It is estimated that the average human brain has about 100 billion neurons or nerve cells. What is a neuron and how does it work? A neuron is a cell that can be electrically stimulated. It is a cell that transmits and processes information by method of electro-chemical signaling. The neurons unlike other cells do no divide. The only time these cells divide is during the fetal development for new cells to be created a process known as neurogenesis. These cells do not die to be replaced by new cells. However, these cells cannot be replaced once they are lost. Till the age of eighteen years these cells grow in size and are designed to last for a lifetime.
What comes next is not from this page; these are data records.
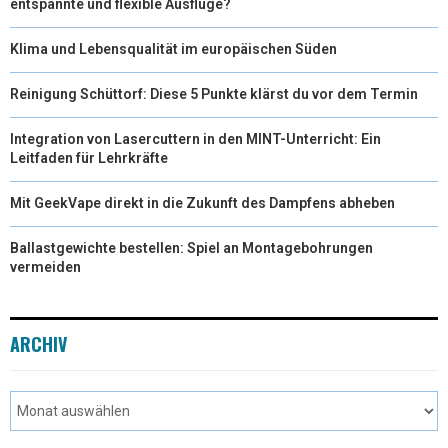
entspannte und flexible Ausflüge?
Klima und Lebensqualität im europäischen Süden
Reinigung Schüttorf: Diese 5 Punkte klärst du vor dem Termin
Integration von Lasercuttern in den MINT-Unterricht: Ein
Leitfaden für Lehrkräfte
Mit GeekVape direkt in die Zukunft des Dampfens abheben
Ballastgewichte bestellen: Spiel an Montagebohrungen
vermeiden
ARCHIV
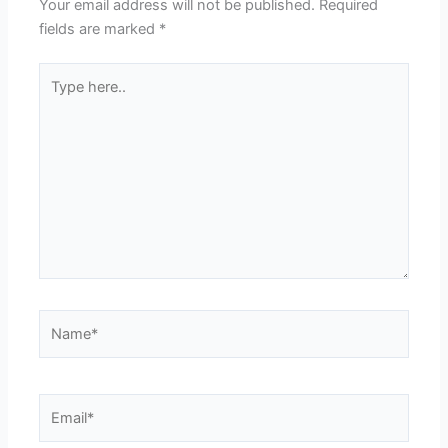
Your email address will not be published.
Required
fields are marked
*
Type
here..
Name*
Email*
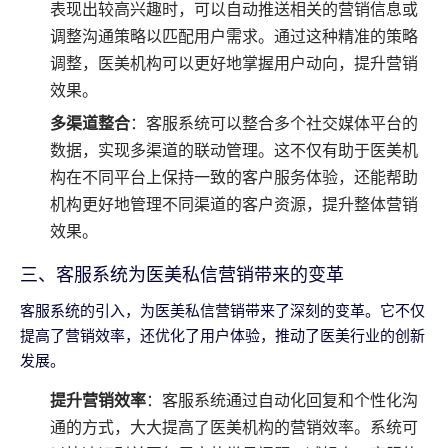
表现出较高兴趣时，可以自动推送相关的营销信息或
调整沟通策略以匹配用户需求。通过这种精准的策略
调整，医美机构可以更好地掌握用户动向，提升营销
效果。
多渠道整合
：客服系统可以整合多个社交媒体平台的
数据，实现多渠道的联动管理。这不仅有助于医美机
构在不同平台上保持一致的客户服务体验，还能帮助
机构更好地管理不同渠道的客户资源，提升整体营销
效果。
三、客服系统为医美私信营销带来的变革
客服系统的引入，为医美私信营销带来了深刻的变革。它不仅
提高了营销效率，还优化了用户体验，推动了医美行业的创新
发展。
提升营销效率
：客服系统通过自动化回复和个性化沟
通的方式，大大提高了医美机构的营销效率。系统可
A neuron is a bulbous cell body which holds within it a cell nucleus known as the Soma. The Soma has feathery filaments that are a complex branching system attached to the cell body known as the dendrites or the dendritic tree. All neurons maintain a voltage gradient across its membrane. The metabolic differences of the ions of chemicals like sodium, potassium, chloride and calcium present within each cell, each has a different charge. When there is a significant change in the voltage an electrochemical pulse is generated. This pulse moves rapidly along the cell’s axon and is transferred to other neurons through specialized connection known as synapse from one neuron to another.
A recent research says that a more intelligent brain has fewer connections between neurons in the cerebral cortex. In other words an intelligent brain posses lean but very efficient neuronal connections.